[Collection entries]
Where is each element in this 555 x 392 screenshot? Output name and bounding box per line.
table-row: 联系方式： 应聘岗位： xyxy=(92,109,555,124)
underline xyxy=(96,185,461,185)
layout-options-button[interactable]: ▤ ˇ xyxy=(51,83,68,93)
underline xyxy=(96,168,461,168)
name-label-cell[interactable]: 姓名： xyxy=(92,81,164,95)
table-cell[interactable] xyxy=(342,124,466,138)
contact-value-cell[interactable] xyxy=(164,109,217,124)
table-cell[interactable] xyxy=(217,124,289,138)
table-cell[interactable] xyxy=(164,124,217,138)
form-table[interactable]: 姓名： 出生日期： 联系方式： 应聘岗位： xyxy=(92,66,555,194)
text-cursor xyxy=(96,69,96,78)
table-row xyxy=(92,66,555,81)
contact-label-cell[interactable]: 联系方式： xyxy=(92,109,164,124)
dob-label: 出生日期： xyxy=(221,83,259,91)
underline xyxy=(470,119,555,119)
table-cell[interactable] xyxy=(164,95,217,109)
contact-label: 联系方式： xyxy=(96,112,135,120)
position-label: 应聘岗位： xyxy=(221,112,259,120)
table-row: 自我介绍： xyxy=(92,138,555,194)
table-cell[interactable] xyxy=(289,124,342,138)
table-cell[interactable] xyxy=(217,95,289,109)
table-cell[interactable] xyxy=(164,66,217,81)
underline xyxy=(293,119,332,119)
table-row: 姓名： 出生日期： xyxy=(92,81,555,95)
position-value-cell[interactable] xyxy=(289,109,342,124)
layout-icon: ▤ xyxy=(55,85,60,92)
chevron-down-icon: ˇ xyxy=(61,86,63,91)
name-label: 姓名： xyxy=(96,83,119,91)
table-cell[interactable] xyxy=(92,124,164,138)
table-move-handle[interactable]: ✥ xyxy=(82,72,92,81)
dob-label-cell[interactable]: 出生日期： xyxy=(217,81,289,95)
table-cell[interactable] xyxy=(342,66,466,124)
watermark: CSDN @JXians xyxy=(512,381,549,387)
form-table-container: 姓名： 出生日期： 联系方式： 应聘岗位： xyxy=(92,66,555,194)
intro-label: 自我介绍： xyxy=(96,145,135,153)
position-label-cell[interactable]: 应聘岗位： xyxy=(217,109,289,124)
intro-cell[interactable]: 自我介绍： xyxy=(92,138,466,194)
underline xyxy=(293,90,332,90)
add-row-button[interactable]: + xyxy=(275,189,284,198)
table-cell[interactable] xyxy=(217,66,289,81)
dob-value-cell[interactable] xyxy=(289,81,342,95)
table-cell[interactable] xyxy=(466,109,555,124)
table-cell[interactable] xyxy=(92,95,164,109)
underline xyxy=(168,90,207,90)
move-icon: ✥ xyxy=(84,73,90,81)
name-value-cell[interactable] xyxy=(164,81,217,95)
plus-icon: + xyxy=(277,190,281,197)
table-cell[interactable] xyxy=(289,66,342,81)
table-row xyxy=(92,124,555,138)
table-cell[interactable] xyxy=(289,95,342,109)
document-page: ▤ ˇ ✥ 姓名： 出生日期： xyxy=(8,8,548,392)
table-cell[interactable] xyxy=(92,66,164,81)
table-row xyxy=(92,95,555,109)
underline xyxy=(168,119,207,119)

## Your instructions
For every line above that holds the word "icon", report the whole line.

## Output of the exercise
layout-icon: ▤ xyxy=(55,85,60,92)
chevron-down-icon: ˇ xyxy=(61,86,63,91)
move-icon: ✥ xyxy=(84,73,90,81)
plus-icon: + xyxy=(277,190,281,197)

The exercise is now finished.